Tuesday, July 10, 2012

Still Processing

Lake Balaton, Hungary


Words do not even begin to describe the emotions I have felt over the past week.  On June 30, I and a team of 17 others left Indianapolis, Indiana and headed for Budapest, Hungary.  We were headed there to put on a week long camp for Hungarian children living in homes.  Some might call them orphans, but in reality many of these children have parents.  The sad thing is that the living conditions of the home were better than the place the children had lived with their parents.

I had not originally planned to go on this trip, but through a series of events it was necessary that I go.  I knew going into this that my heart would be stripped from my chest, beaten, bruised and returned more raw than ever before.  I knew that my life would be forever changed.
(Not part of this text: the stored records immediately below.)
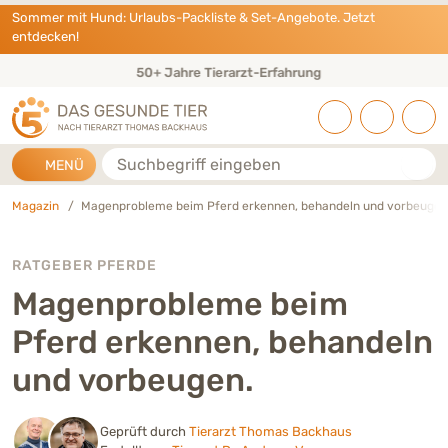
Direkt zu:
INHALT
HAUPTMENÜ
FOOTER
Sommer mit Hund: Urlaubs-Packliste & Set-Angebote. Jetzt
entdecken!
Eigene Tierarztpraxis & Expertenteam
Suche
MENÜ
Magazin
Magenprobleme beim Pferd erkennen, behandeln und vorbeugen
RATGEBER PFERDE
Magenprobleme beim
Pferd erkennen, behandeln
und vorbeugen.
Geprüft durch
Tierarzt Thomas Backhaus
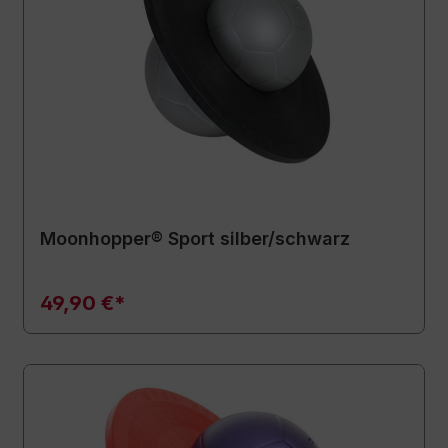
Moonhopper® Sport silber/schwarz
49,90 €*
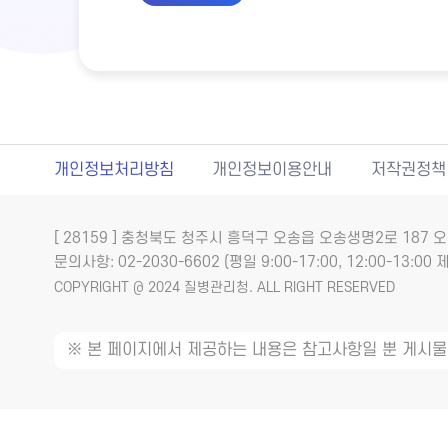
개인정보처리방침
개인정보이용안내
저작권정책
[ 28159 ] 충청북도 청주시 흥덕구 오송읍 오송생명2로 18
문의사항: 02-2030-6602 (평일 9:00-17:00, 12:00-13:00 제
COPYRIGHT @ 2024 질병관리청. ALL RIGHT RESERVED
※ 본 페이지에서 제공하는 내용은 참고사항일 뿐 게시물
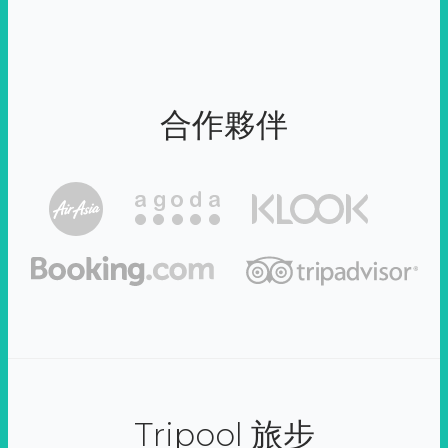
合作夥伴
Tripool 旅步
If you have followed my blog for any length of time, you know my heart for children.  You know that I want nothing more than to have a whole houseful and you know that God has not granted that desire.  You know that we are in the process of an adoption that is not moving forward and you realize that I have not blogged because my heart hurts so much I feel that it will never heal.  Over time, I have been asked if I will continue to love the Lord even if He chooses not to give me anymore children.  He has blessed me with the most amazing little boy and while it is hard to listen to Trent ask God to bring his brother and sister to us every time he prays, I can say in my heart that I will continue to bless His name.

Over the next few days, I hope to process all that I saw, heard and felt.  I hope to share some of these things with you.  I truly believe that this is still part of the journey that God has led us on and He is faithful to finish the work He began.